一匹の白い猫に招かれて

北條院 雫玖

第1話 四年に一度の奇跡

 こんな噂がある。

 二月二十九日に生まれた人は、四年に一度しかない誕生日に一匹の白い猫に招かれると、過去に見たことがある自分の夢の中に行けると。

 いつ、どこで、誰が、何のために広めた噂なのか分からない与太話。どうせ嘘に決まっている。そんな事は、現実では到底ありえない。現実逃避もいいところだ。と言った否定的な情報で溢れていたから、殆どの人が信じていなかった。

 だけど、四年に一度だけと言うワードが印象に残るあまり、神秘的な話が好きな人たちからすれば、その話だけで一晩中でも語り合うことができるだろう。

 それに、少なからず試してみた人がいるのは確かだ。けれど、実際にその体験をしたという人はいなかった。が、神隠しにあった人はいた。詳細な人数は分からない。

 けれど、その人らに共通して言えるのは、十歳から十八歳までの少年と少女とある程度までは情報が開示されている。だが、世間にはあまり知られてはいない。

 ごくまれに、「昔、神隠しにあってな」と話す人がいる。

 その人が言うには、「神隠しにあった。夢を見ているようだった。だけど記憶がない」と言う。

 キツネにつままれた話だ。

 何せその人たちは、大分歳を重ねているのだから。

 だけど、昔話として孫の代まで伝えていた。


 そんな経験を過去にした祖母がいる家庭に生まれた一人の少女がいる。

 六花りっか市立、六花中学校に通う中学三年生、水原みずはら早紀さき。彼女の誕生日も、噂話と同じ二月二十九日。

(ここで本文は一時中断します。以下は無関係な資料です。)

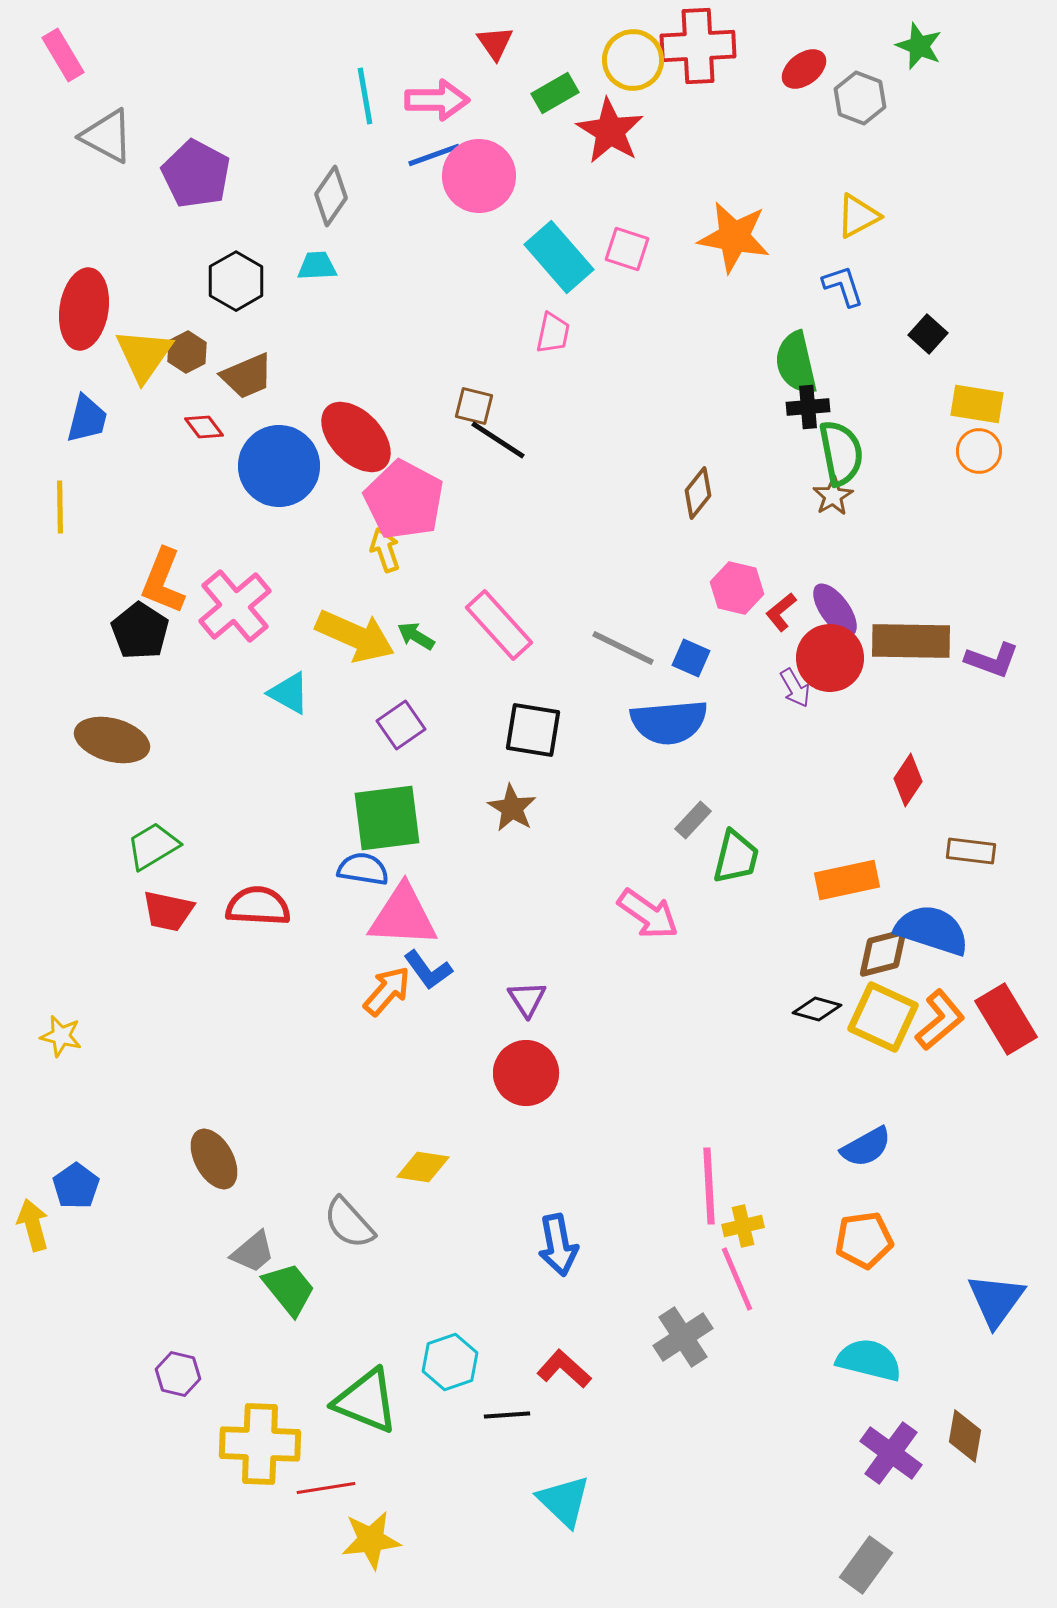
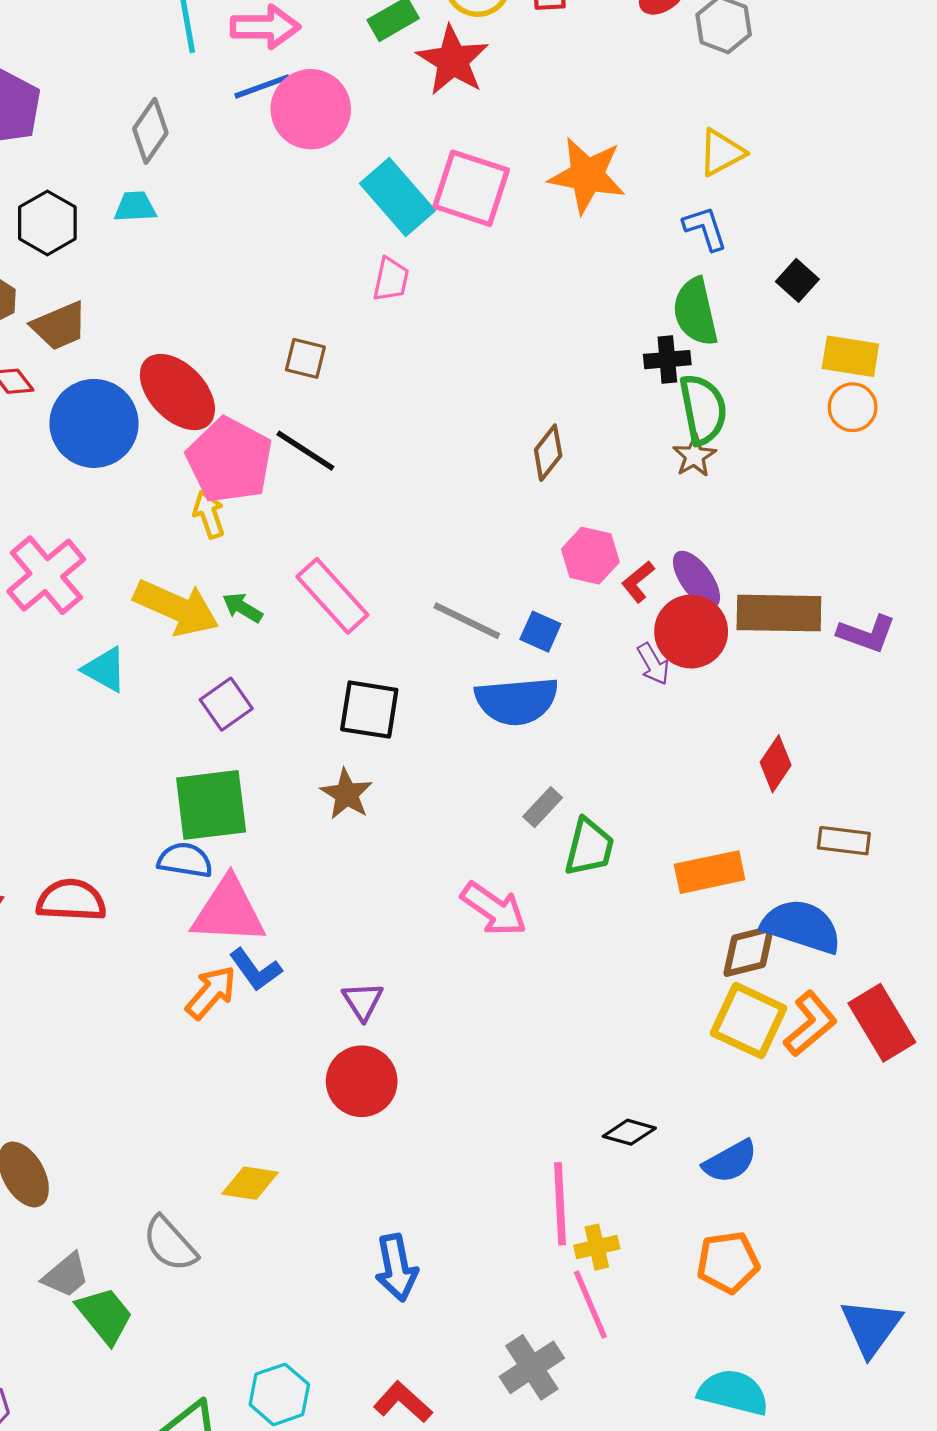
pink square: (627, 249) -> (471, 188), size x1.6
green semicircle: (796, 363) -> (695, 312), moved
black line: (498, 440) -> (305, 451), moved
black diamond: (817, 1009) -> (629, 1132), moved

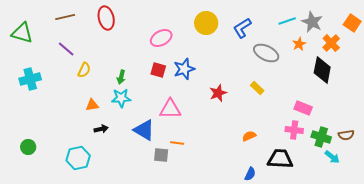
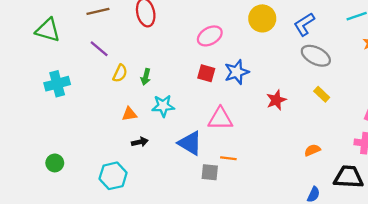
gray ellipse: (266, 53) -> (316, 56), moved
green arrow: (121, 77) -> (146, 77), moved

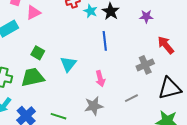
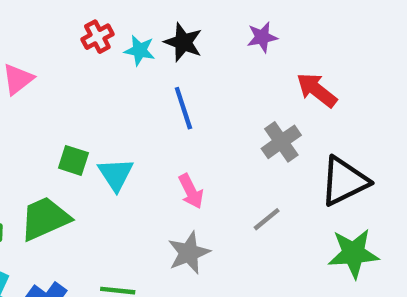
green square: (38, 53) -> (73, 160), moved

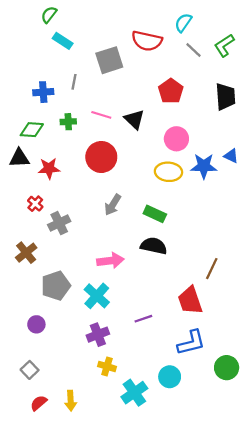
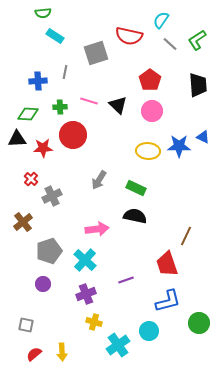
green semicircle: (49, 15) -> (43, 13), turned -133
pink circle: (176, 139) -> (152, 111), moved
red circle: (101, 157) -> (73, 135), moved
purple circle: (36, 324) -> (43, 284), moved
gray square: (30, 370) -> (26, 325), turned -35

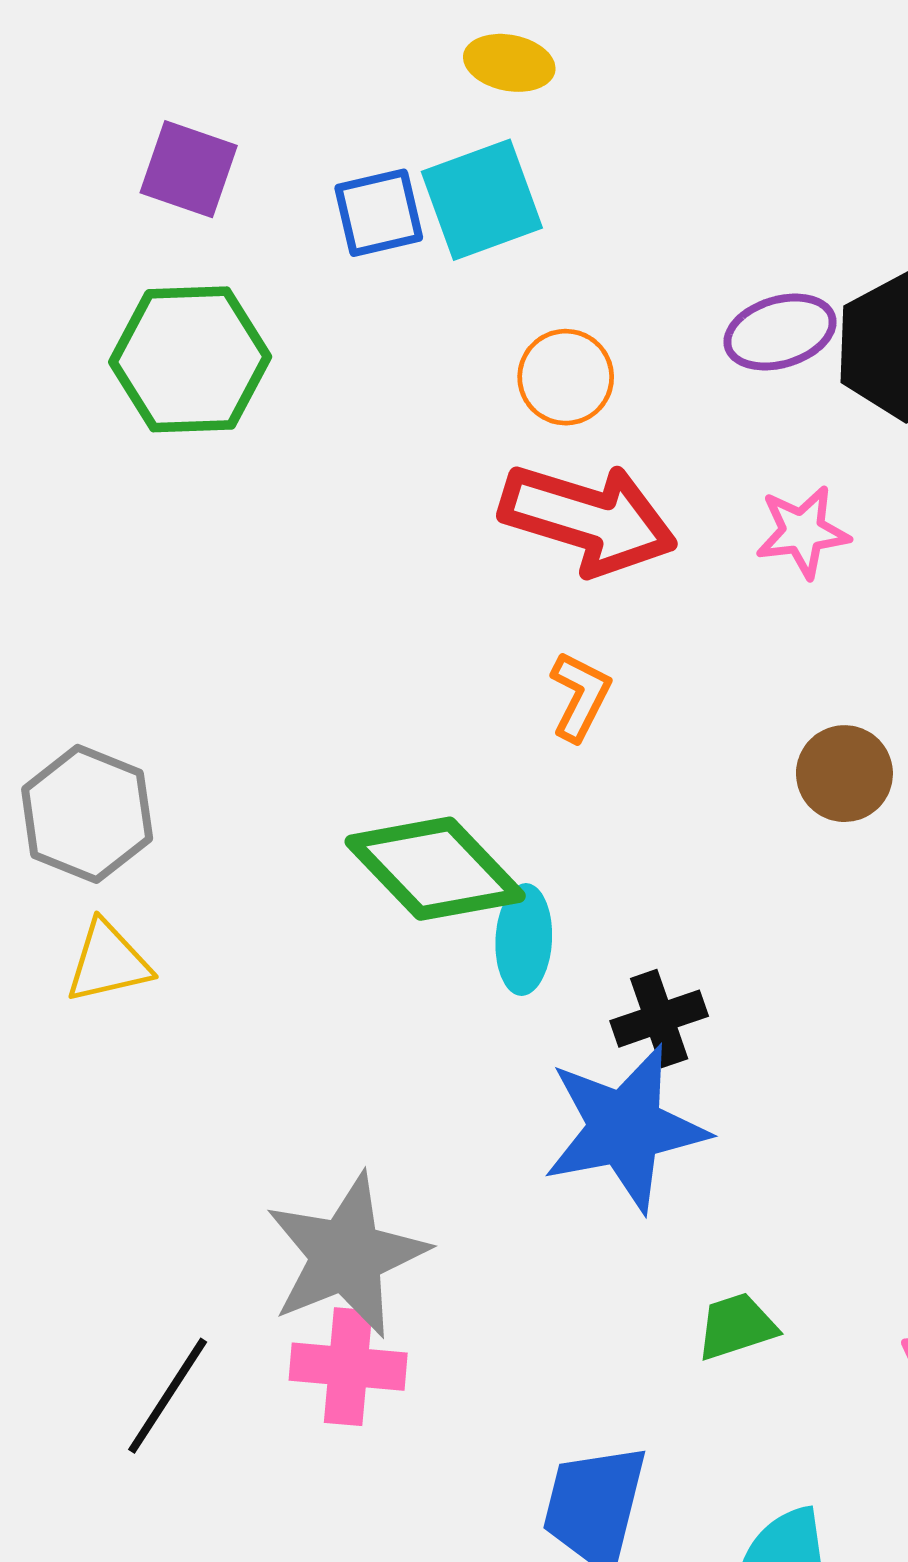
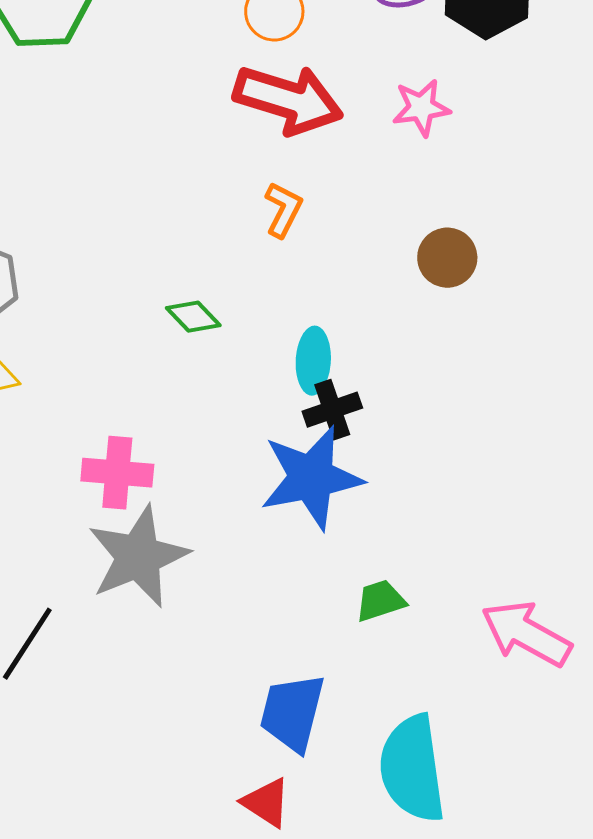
green diamond: (435, 869) -> (193, 317), size x0.5
cyan ellipse: (524, 940) -> (313, 361), moved
pink cross: (348, 1367) -> (117, 473), moved

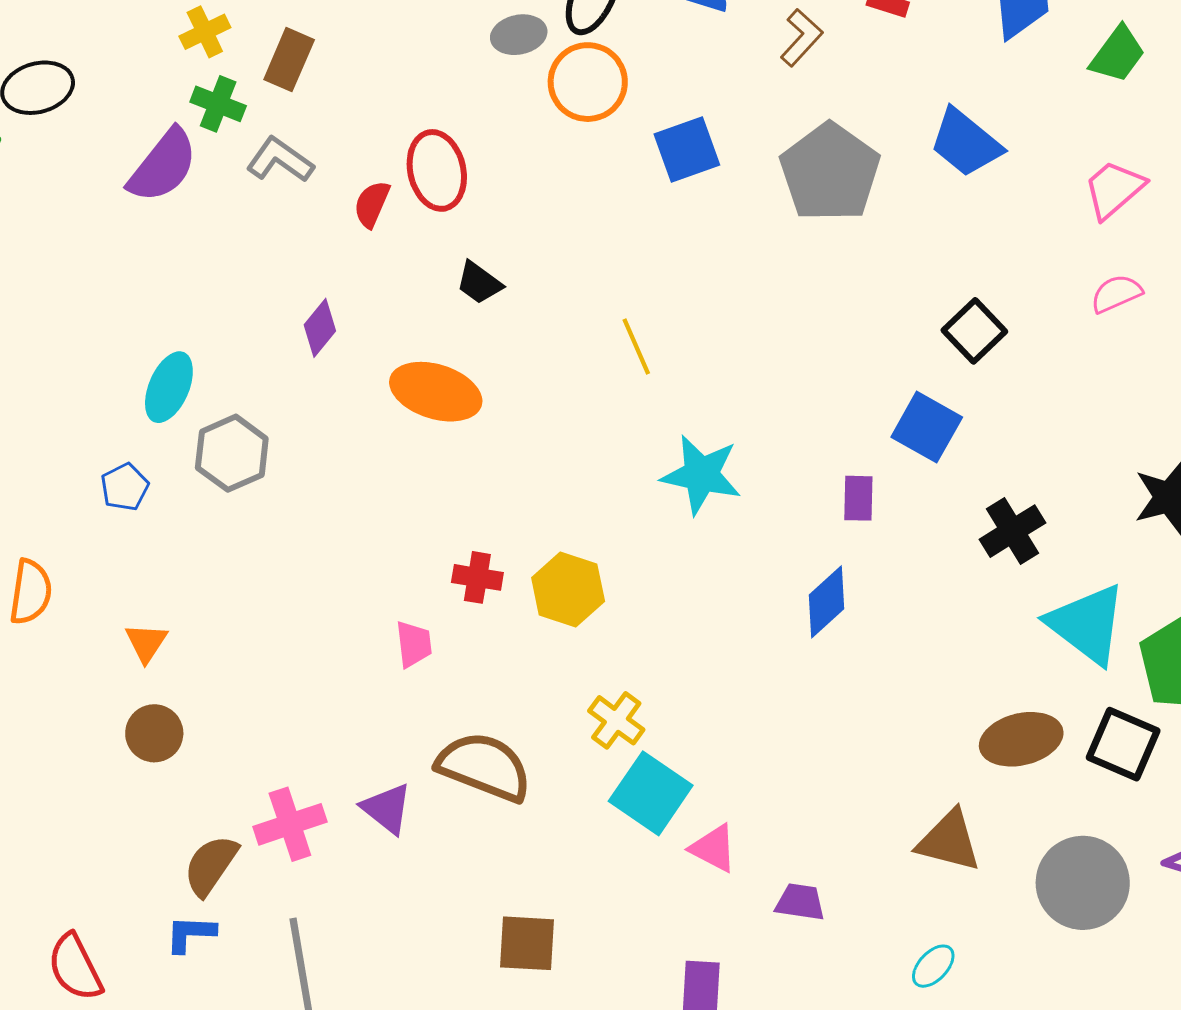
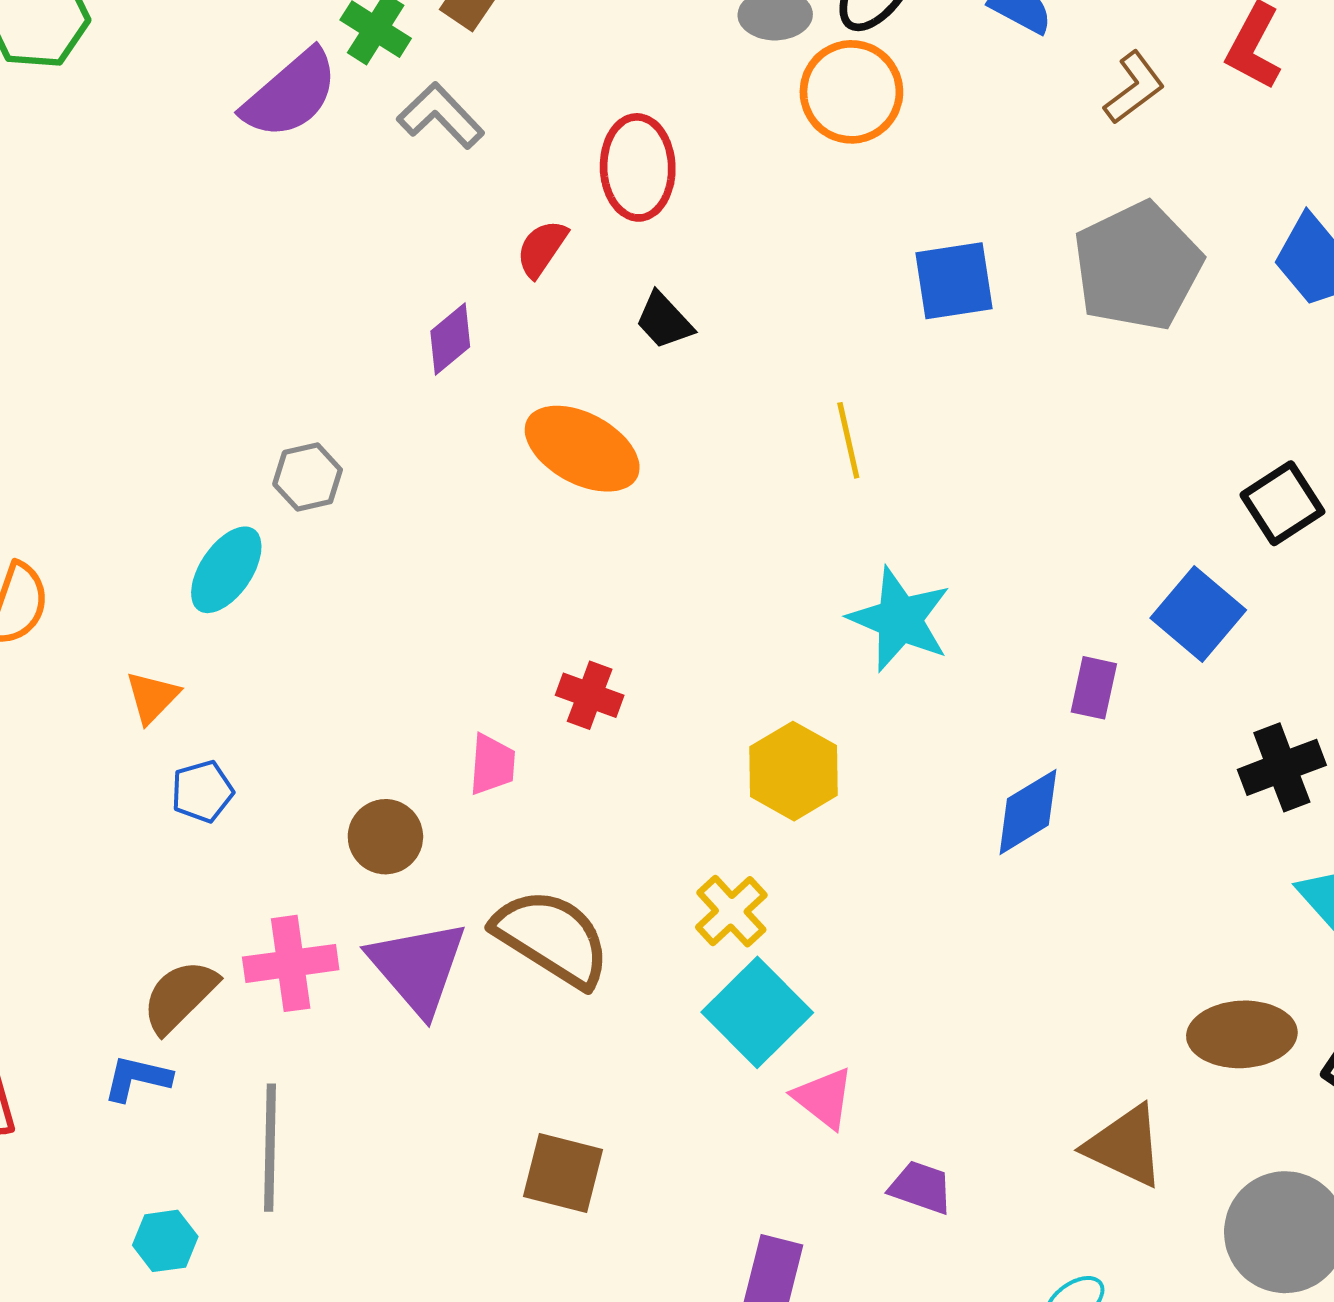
blue square: (687, 150) -> (954, 281), moved
red semicircle: (372, 204) -> (542, 248), moved
cyan ellipse: (169, 387) -> (226, 570), moved
gray hexagon: (232, 453) -> (308, 477), size x0.7
blue pentagon: (125, 487) -> (202, 791), moved
yellow hexagon: (568, 589) -> (794, 771), moved
brown circle: (154, 733) -> (385, 837), moved
purple triangle: (387, 809) -> (418, 967), size x1.5

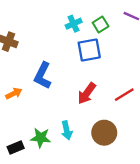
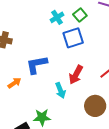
blue L-shape: (43, 76) -> (37, 65), turned 60
cyan arrow: (67, 130) -> (60, 90), moved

 水原は幼い頃、お正月に家族で祖母の所に遊びへ行くと、決まって神隠しの話をして欲しいとお願いするほど、祖母の昔話が大好きだった。

 何せ、自分がその話の条件を満たしているのだから。

 彼女にとって、特別な日。

 だけど、一度も経験することは出来なかった。

 やがて水原自身、成長していくにつれて、いつしか祖母の話をただの昔話と捉えるようになっていく。

 水原が中学生になって、お正月に家族で祖母の家に行っても、彼女は神隠しの話をしてほしいと、祖母には言わなくなった。

 その度に祖母からは、「ちっちゃい頃は、あんなにおばあちゃんの話が好きだったのにね」等と言われる。けど、「だって私、もう中学生だよ? でも、実際にそんなことがあったら面白そうだけどね」等と言って返答していた。

 

 その翌年。

 水原みずはら早紀さきは、四年に一度の誕生日を迎えた。

 二月二十九日の今日。彼女は、晴れて十五歳になった。

 同級生の友達からは、「誕生日おめでとう」と祝ってくれた。プレゼントをくれた友達もいた。彼女のクラス、三年三組の担任、相良太一さがらたいち先生からもお祝いの言葉をもらった。友達からの小さな誕生日祝いは、最終下校時刻まで続いた。

 時刻は、午後四時三十分。

 水原は同級生にお礼を言って、駐輪場へ走った。

 通学カバンから自転車の鍵を取り出すと、鍵穴にさしてロックを解除した。サドルにまたがって、通学カバンを前かごに入れるとペダルを漕ぎだした。

 校門を抜けると、ペダルを踏む足に力が入る。

 今日は特別な日。

 だから、いつもとは違う道で帰ることにした。普段は平坦で楽な道を通っているが、近道をすることに決めた水原は、進路を変更して急な上り坂がある少々古い道を進む。上り坂に差し掛かると、座りながらペダルを漕いでいては前には進めないので、立ち漕ぎをする。額に汗がにじみ出てきて、息を切らす。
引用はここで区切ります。